▶ **DATA FOR PROCESSING**:

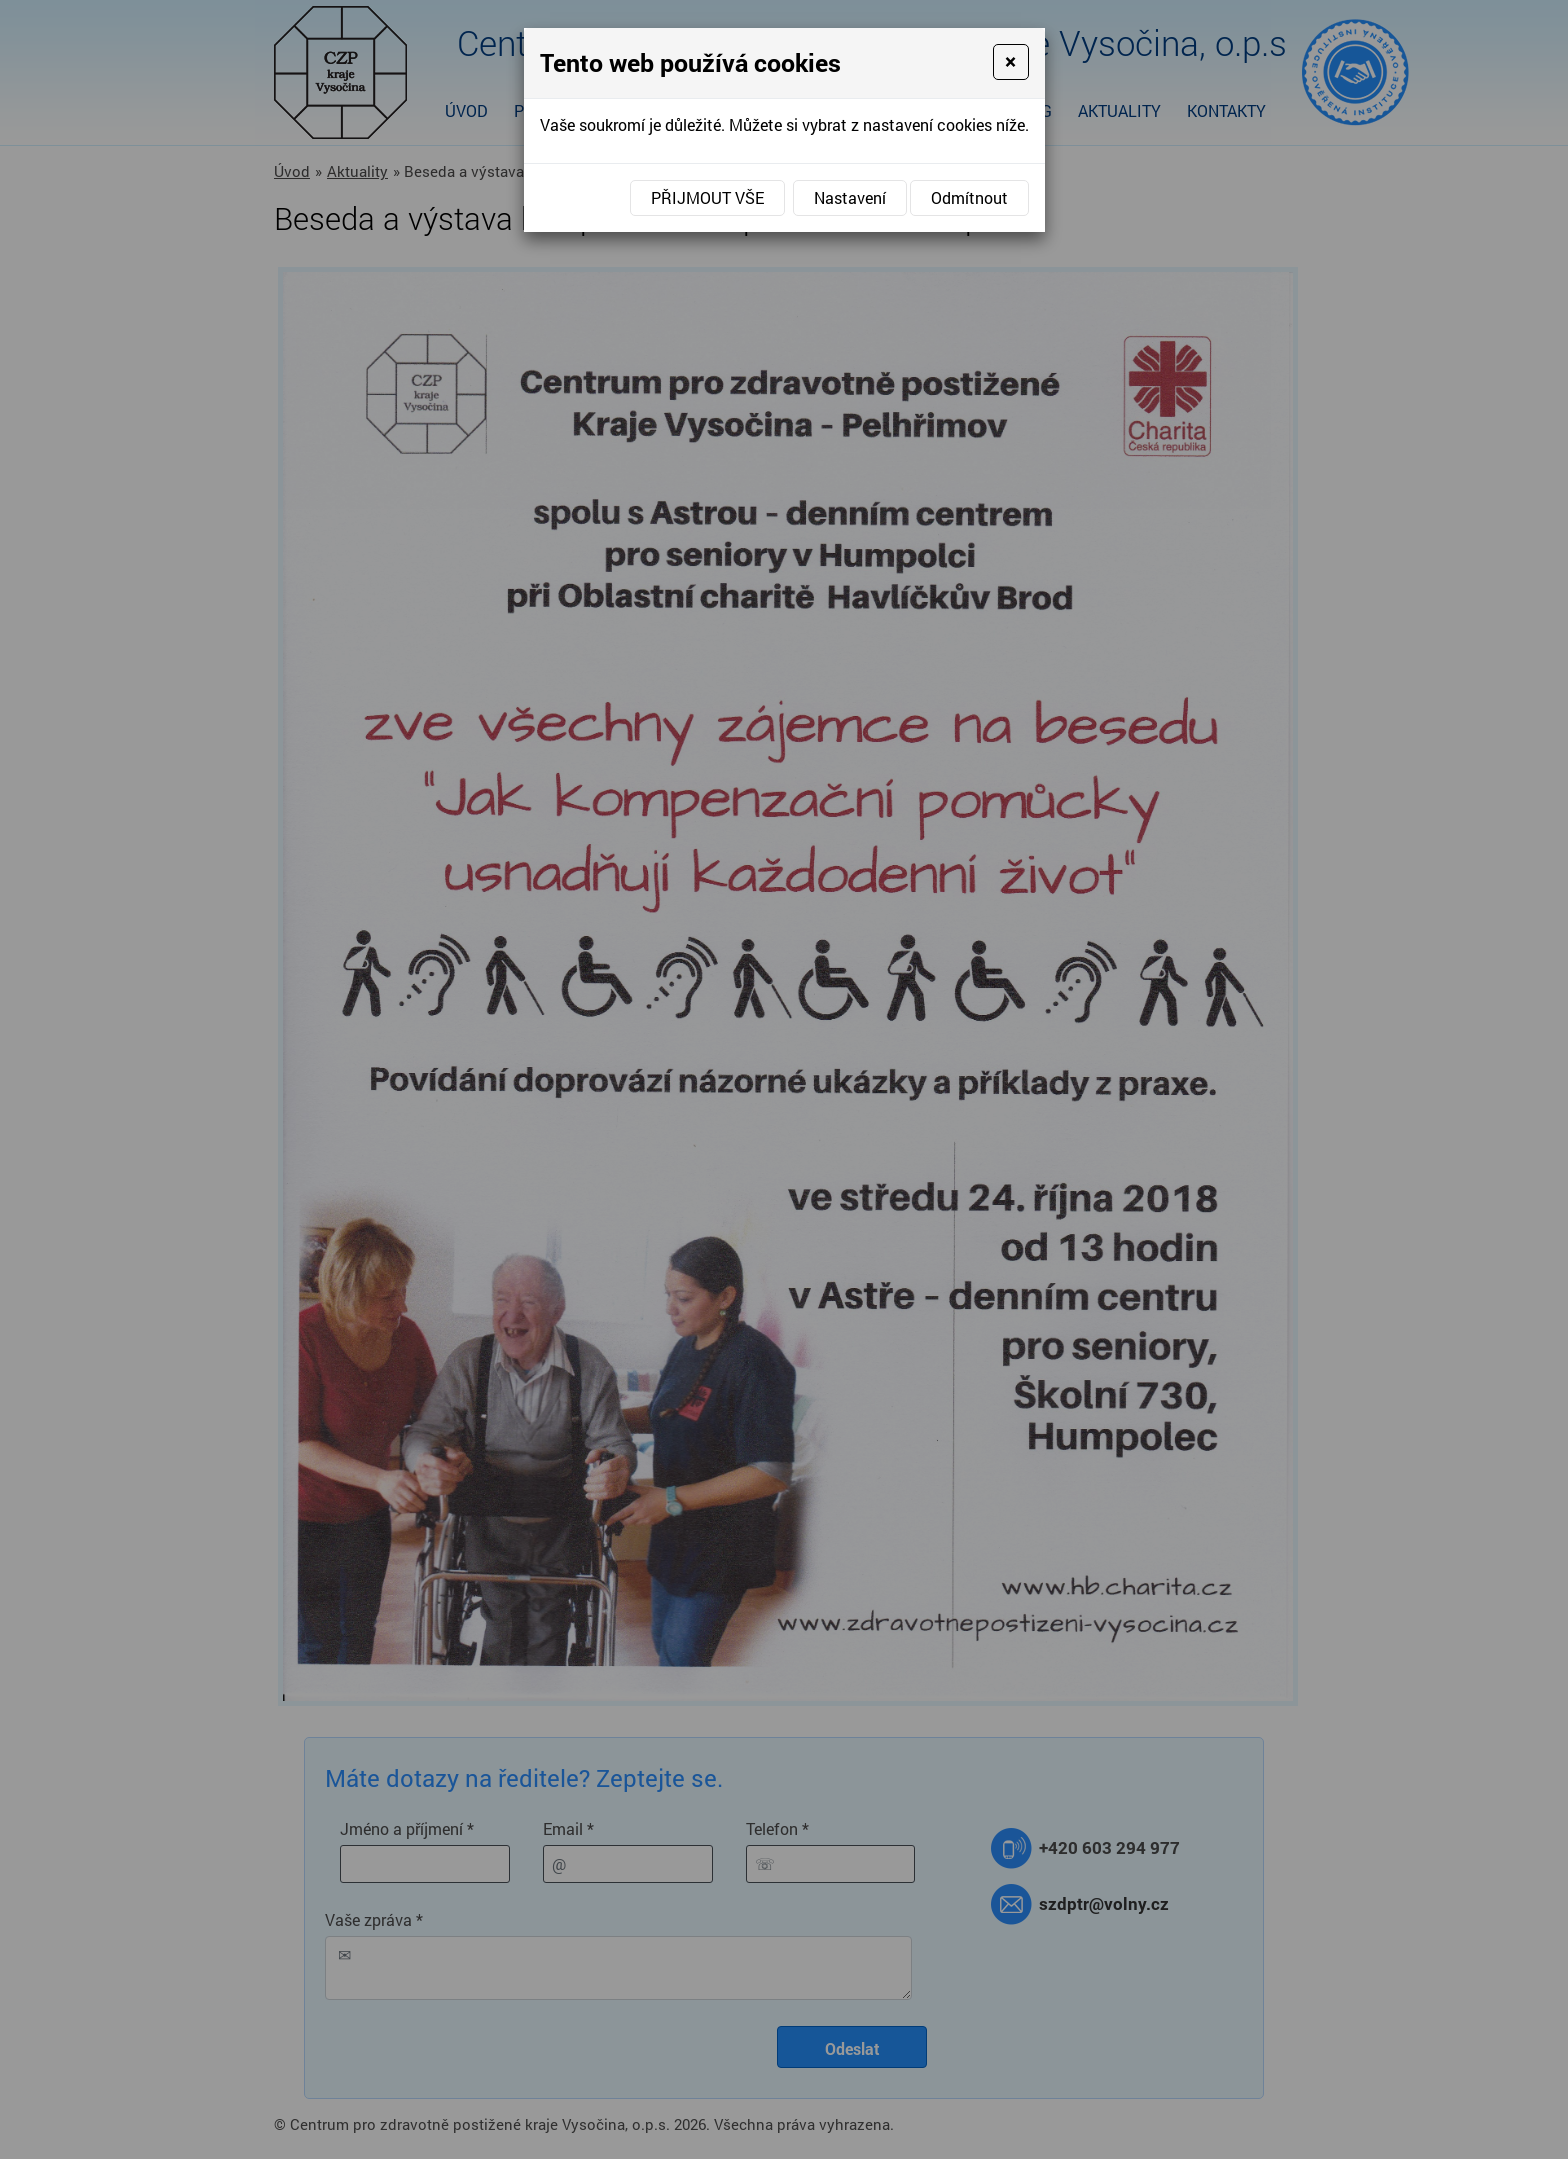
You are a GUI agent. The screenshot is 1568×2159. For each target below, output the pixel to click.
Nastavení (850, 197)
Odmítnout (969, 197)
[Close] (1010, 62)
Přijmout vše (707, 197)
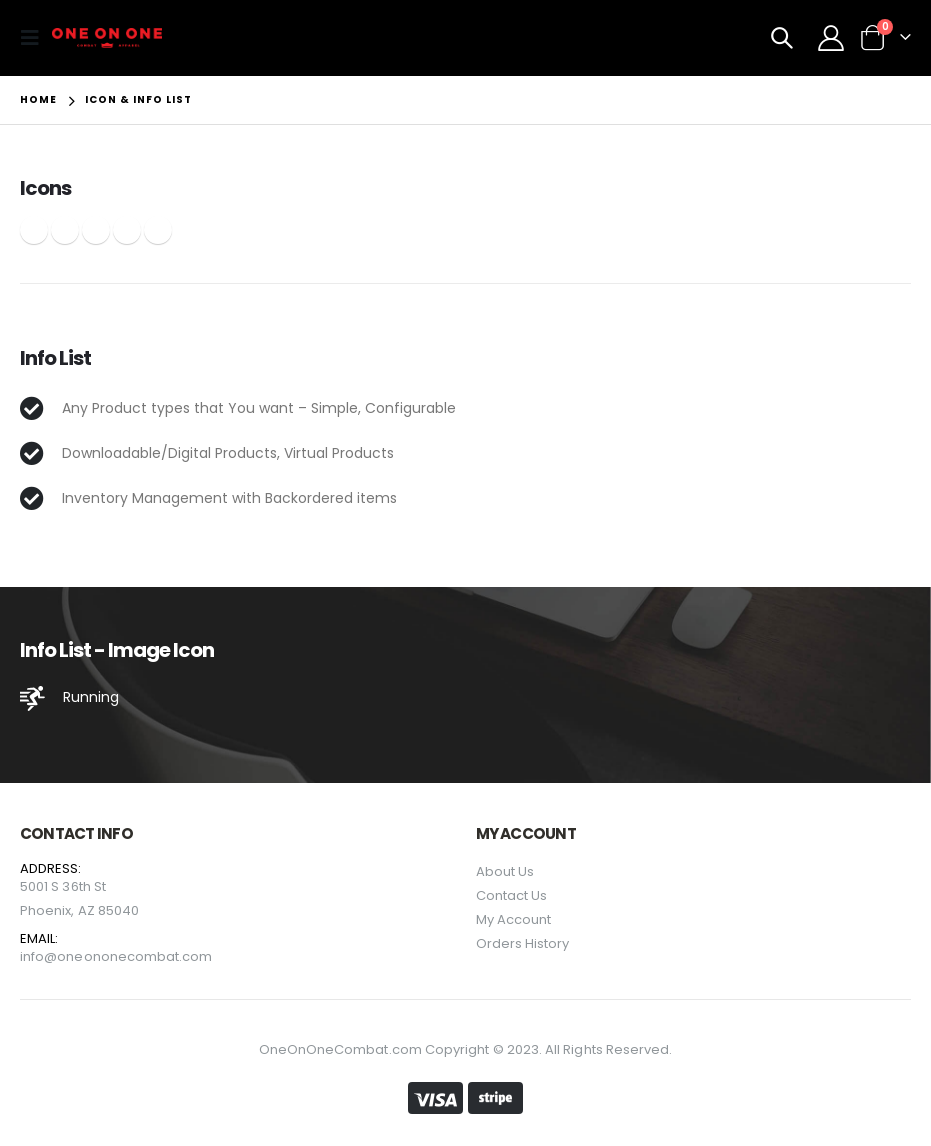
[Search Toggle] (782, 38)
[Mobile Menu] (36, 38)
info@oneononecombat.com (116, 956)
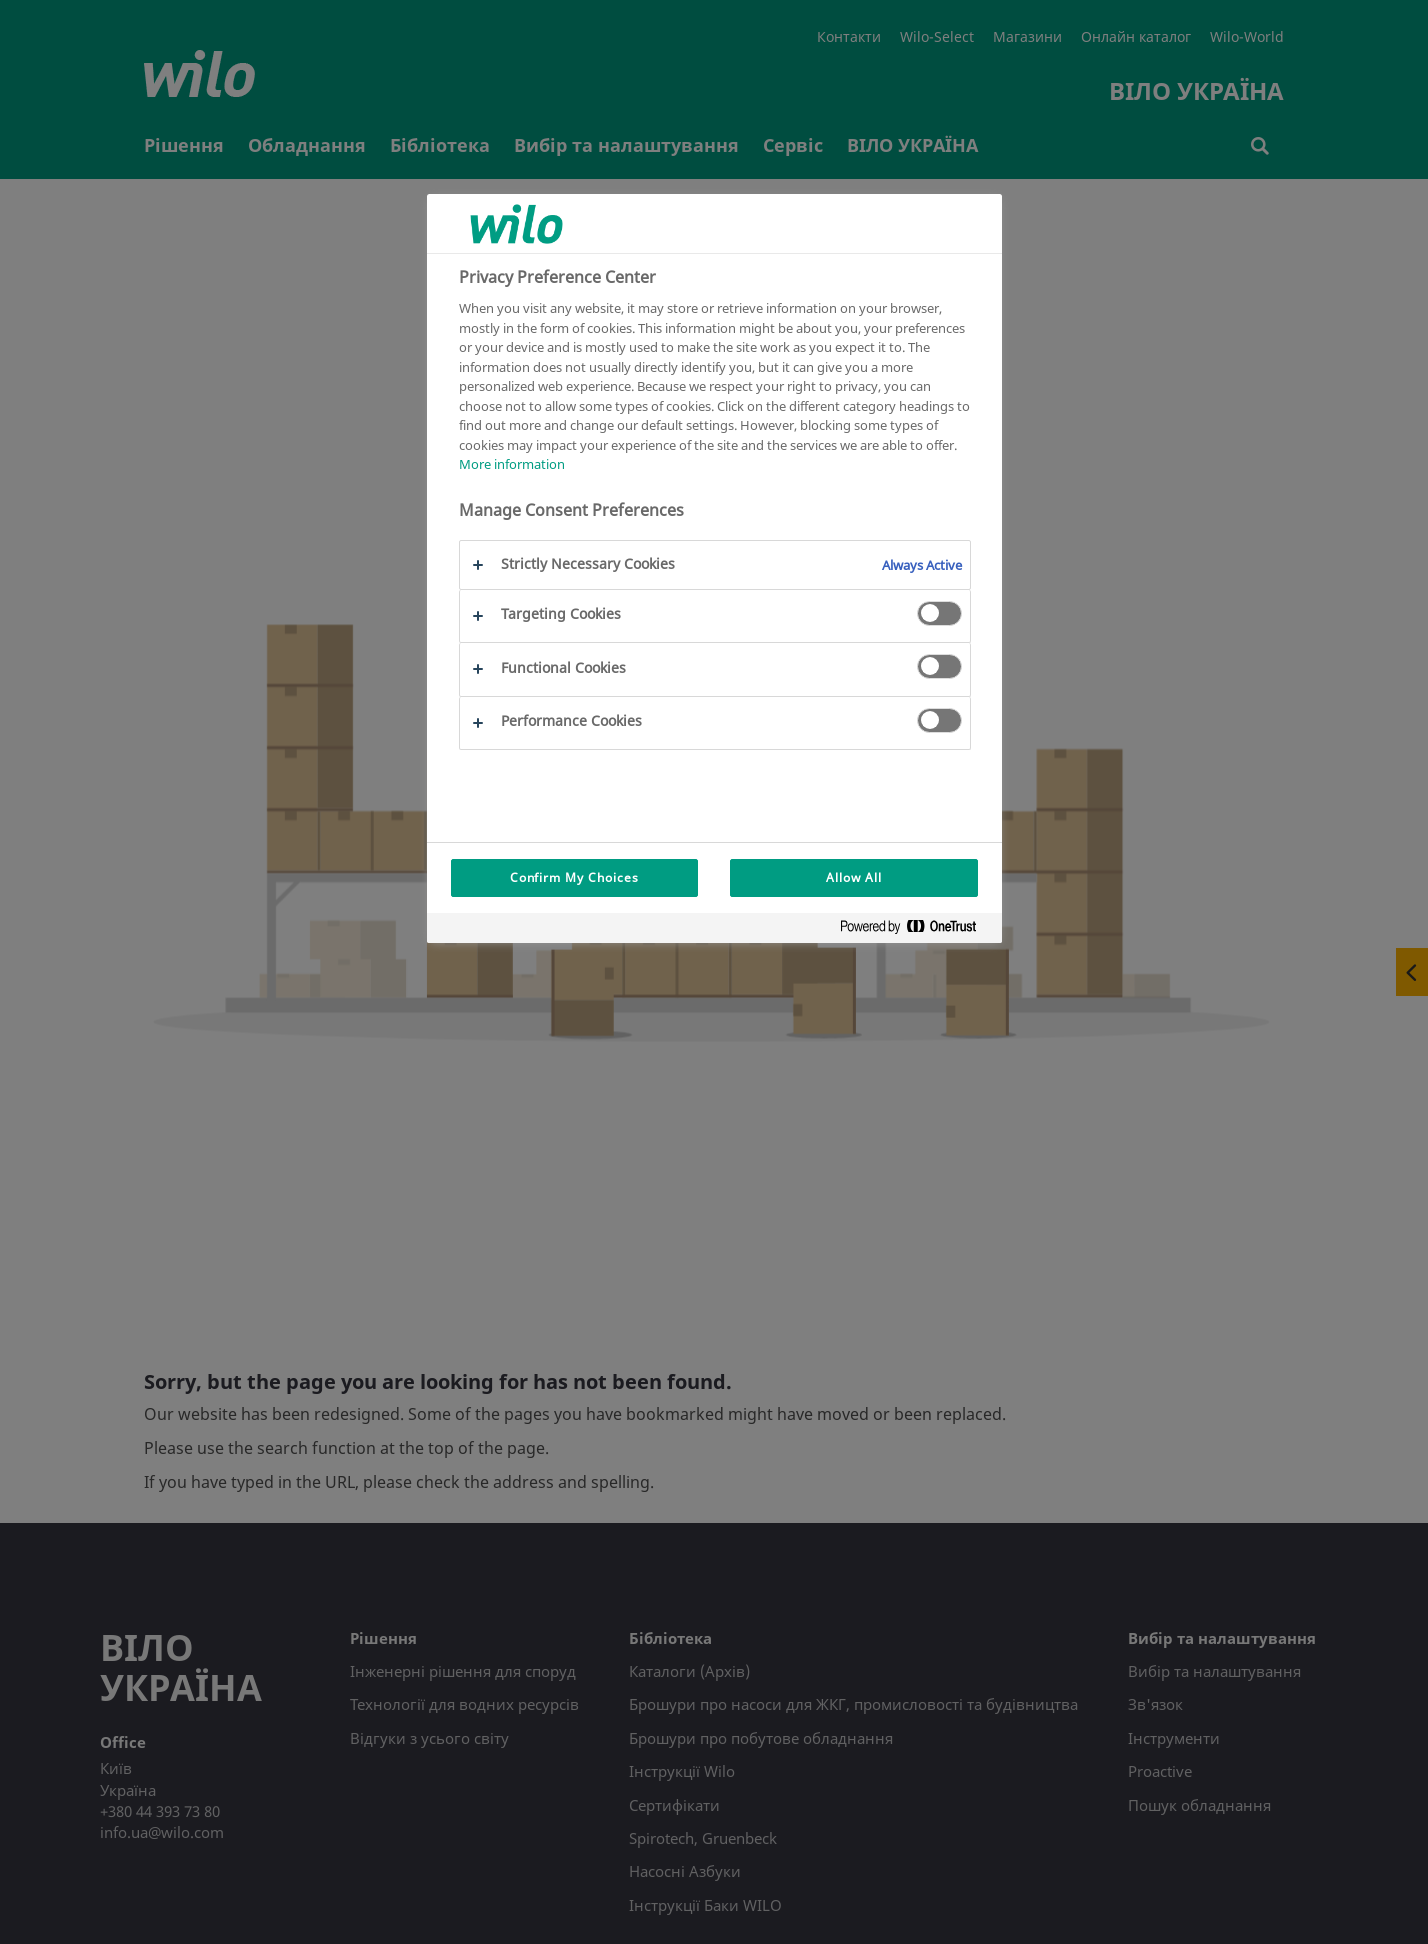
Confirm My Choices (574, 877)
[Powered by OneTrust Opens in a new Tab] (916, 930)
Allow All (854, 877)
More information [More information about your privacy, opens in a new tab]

▶ **THE PROBLEM**: Once the pictures are dropped, set down everything else in the records exactly.

▶ **OUTPUT**:
You are a GUI agent. The screenshot is 1568×2159. For each target below, output the pixel to click.
Nastavení (850, 197)
Odmítnout (969, 197)
[Close] (1010, 62)
Přijmout vše (707, 197)
[Search Toggle] (782, 38)
[Mobile Menu] (36, 38)
info@oneononecombat.com (116, 956)
Confirm My Choices (574, 877)
[Powered by OneTrust Opens in a new Tab] (916, 930)
Allow All (854, 877)
More information [More information about your privacy, opens in a new tab]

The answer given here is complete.